Emotional life, yes, but at a distance. Don't read The Golden Age for romantic disclosures. "I'm a public fellow -- not a confessional writer," he says in mammoth understatement. But Cockburn sloughs off enough 54-year-old skin to expose some pink, scaly flesh. He shares his thoughts about and correspondence with other members of the immediate Cockburn clan -- daughter Daisy, scrivener siblings Andrew and Patrick, his ailing mother, and flashbacks to his journalist Commie dad, the notorious Claud Cockburn. Also showcased in Cockburn's passing display are friends like Ben Sonnenberg and the late Andrew Kopkind, as well as the kitchen cabinet that advises him on political and economic matters -- Noam Chomsky, Robert Pollin, Frank Baracke, and Joe Paff, a neighbor of Cockburn's in Petrolia along Humboldt County's Lost Coast, where the writer moved in 1990.

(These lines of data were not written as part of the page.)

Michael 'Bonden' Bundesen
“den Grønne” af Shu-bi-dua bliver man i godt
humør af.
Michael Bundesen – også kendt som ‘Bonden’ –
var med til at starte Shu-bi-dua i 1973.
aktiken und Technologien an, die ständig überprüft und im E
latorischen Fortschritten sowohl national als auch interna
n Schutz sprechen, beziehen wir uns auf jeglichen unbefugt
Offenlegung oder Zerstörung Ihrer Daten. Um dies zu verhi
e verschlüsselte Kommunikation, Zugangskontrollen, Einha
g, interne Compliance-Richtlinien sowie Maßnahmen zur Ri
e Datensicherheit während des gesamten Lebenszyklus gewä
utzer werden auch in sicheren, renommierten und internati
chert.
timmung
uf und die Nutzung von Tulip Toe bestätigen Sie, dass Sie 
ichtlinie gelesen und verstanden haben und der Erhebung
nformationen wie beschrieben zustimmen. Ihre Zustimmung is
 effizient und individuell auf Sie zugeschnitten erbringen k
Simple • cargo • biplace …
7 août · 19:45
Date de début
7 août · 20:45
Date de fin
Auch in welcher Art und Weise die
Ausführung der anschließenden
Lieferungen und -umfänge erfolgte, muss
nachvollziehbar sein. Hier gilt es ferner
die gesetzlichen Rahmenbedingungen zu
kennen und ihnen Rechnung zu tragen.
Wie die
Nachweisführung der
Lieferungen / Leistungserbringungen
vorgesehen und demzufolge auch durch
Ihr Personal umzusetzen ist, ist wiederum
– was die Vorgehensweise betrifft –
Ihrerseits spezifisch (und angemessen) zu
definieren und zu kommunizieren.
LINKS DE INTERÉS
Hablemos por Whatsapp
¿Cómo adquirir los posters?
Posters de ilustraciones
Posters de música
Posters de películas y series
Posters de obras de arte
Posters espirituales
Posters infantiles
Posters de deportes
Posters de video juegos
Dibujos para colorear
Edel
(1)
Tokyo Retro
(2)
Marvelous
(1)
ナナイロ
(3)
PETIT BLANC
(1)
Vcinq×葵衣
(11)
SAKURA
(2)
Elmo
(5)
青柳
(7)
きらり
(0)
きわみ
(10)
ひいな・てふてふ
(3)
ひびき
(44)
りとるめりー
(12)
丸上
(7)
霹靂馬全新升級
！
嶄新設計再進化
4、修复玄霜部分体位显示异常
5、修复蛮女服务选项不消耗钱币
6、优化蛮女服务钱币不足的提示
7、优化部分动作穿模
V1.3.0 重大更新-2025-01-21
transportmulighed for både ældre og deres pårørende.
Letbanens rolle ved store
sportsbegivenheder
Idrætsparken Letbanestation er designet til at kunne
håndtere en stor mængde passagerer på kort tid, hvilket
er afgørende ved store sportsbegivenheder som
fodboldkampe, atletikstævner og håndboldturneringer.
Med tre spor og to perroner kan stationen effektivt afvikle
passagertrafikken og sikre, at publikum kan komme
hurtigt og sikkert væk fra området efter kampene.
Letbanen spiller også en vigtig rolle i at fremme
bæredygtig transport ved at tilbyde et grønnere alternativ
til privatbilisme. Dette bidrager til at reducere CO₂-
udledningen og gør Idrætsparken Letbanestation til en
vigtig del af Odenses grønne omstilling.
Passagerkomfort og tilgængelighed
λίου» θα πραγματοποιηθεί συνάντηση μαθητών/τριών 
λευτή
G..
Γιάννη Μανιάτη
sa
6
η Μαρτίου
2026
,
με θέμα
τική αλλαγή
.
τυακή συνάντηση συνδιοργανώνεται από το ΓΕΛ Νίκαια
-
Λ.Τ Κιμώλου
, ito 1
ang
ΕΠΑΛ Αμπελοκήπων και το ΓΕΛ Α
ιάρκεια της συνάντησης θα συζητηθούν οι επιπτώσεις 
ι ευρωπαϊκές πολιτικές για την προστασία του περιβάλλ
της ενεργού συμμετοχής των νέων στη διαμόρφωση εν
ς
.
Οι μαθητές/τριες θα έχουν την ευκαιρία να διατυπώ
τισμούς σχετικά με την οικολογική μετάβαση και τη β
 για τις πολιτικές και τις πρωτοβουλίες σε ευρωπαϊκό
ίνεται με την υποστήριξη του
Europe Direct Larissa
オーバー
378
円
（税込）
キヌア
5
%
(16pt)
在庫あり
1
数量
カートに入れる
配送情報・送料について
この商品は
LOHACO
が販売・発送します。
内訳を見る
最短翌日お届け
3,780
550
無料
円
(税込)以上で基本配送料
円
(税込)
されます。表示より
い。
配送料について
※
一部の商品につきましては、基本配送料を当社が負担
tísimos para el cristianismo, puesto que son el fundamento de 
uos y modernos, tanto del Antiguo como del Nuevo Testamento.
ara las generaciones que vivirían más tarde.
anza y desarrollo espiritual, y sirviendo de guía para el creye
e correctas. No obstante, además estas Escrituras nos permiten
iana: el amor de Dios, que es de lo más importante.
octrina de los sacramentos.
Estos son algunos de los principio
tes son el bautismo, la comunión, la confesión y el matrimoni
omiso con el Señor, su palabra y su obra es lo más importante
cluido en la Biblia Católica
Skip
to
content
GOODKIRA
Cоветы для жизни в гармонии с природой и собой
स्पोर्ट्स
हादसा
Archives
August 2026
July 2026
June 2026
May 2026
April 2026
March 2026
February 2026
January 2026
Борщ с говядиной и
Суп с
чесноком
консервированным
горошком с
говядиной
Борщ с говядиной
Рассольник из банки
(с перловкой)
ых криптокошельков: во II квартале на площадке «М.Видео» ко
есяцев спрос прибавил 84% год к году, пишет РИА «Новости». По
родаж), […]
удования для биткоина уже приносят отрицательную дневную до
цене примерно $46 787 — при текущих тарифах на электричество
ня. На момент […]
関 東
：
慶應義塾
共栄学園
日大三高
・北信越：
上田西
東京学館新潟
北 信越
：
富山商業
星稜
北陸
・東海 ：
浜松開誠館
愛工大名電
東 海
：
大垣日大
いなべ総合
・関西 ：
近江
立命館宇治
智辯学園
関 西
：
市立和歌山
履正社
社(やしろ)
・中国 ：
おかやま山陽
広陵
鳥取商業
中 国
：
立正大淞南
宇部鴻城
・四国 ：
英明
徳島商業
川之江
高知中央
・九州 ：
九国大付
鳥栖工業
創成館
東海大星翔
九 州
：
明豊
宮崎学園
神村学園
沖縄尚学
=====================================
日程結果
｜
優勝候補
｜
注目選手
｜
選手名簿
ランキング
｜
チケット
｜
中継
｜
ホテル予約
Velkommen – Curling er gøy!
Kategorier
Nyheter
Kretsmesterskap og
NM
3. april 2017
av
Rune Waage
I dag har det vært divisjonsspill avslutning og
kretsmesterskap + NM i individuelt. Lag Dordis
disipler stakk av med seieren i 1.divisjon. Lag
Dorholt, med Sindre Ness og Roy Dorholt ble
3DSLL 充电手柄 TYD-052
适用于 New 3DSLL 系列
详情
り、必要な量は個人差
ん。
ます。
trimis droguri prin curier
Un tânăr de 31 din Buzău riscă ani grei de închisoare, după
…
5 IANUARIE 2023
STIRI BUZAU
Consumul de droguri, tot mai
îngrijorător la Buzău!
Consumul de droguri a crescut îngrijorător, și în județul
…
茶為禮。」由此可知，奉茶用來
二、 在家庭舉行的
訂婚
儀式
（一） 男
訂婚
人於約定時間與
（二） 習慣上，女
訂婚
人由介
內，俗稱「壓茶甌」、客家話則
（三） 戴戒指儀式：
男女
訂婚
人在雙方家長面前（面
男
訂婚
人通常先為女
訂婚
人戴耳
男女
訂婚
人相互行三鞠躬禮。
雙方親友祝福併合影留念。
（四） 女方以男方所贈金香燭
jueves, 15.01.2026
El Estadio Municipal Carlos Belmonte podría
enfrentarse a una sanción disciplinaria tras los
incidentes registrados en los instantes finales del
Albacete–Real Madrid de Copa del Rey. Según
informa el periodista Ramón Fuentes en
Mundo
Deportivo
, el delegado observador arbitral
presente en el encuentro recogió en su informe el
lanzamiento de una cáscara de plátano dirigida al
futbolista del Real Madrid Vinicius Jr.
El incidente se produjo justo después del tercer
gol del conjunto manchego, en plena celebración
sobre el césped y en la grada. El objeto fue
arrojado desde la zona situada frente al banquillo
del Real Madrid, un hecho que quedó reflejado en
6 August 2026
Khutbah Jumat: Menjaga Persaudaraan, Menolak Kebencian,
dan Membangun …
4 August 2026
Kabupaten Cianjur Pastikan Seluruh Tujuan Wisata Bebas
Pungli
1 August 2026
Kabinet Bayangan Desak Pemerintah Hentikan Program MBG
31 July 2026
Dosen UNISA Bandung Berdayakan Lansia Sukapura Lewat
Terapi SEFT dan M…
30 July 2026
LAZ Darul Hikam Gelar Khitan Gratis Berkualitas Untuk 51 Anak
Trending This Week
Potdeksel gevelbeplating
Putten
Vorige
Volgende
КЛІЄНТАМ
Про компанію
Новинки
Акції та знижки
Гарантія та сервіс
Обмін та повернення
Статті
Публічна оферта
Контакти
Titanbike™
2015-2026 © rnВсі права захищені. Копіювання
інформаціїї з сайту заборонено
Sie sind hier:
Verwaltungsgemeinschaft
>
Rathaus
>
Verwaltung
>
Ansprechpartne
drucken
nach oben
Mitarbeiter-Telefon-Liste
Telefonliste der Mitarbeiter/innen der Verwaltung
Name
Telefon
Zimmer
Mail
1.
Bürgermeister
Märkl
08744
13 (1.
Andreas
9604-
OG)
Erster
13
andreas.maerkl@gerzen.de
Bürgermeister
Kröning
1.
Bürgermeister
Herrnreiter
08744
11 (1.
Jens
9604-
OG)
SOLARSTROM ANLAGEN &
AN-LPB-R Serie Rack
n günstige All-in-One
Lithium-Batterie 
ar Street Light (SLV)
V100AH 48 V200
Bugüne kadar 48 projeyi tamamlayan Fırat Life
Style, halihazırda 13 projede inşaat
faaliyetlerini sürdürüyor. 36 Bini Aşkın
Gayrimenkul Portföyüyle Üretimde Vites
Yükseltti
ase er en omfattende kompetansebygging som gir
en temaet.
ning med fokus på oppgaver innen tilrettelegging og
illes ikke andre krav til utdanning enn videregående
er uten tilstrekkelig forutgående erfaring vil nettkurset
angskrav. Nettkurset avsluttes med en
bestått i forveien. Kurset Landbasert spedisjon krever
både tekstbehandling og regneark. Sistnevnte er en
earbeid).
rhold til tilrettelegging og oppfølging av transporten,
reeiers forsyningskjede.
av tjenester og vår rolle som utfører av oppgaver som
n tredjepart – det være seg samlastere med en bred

Several million words into his caustic career, Cockburn pauses briefly when asked if he'd like to take back any of it.
"No, not really," he says, which is logical considering that snakes have no regrets. But then boiling out of his brainpan comes the sorrow of having hurt a few feelings with a bad review of the cookbook of the Lady's Club of Charleston in the pages of House and Garden.
"I was snotty about it," he says, with genuine remorse. "And they wrote to me saying, 'We were so happy to see you review the book, and so disappointed with what you wrote.'"
And what about the "rape of Afghanistan" wisecrack, for which he's been hounded for the last 15 years.
"P.J. O'Rourke says things like that all the time," he says, and then relents. "I shouldn't have written it," he says. "It was a joke."
Worried that the lunch might degenerate into a hugfest, we conclude the interview and Cockburn repairs to the parking lot to rearrange the piles of boxes and loose papers littering his trusty Valiant. His mind already on his next stop on the book hustings, Cockburn offers one last thought apropos of nothing.
"The Pulitzers!" he says. "A prize that hasn't been won by Herb Caen isn't worth winning!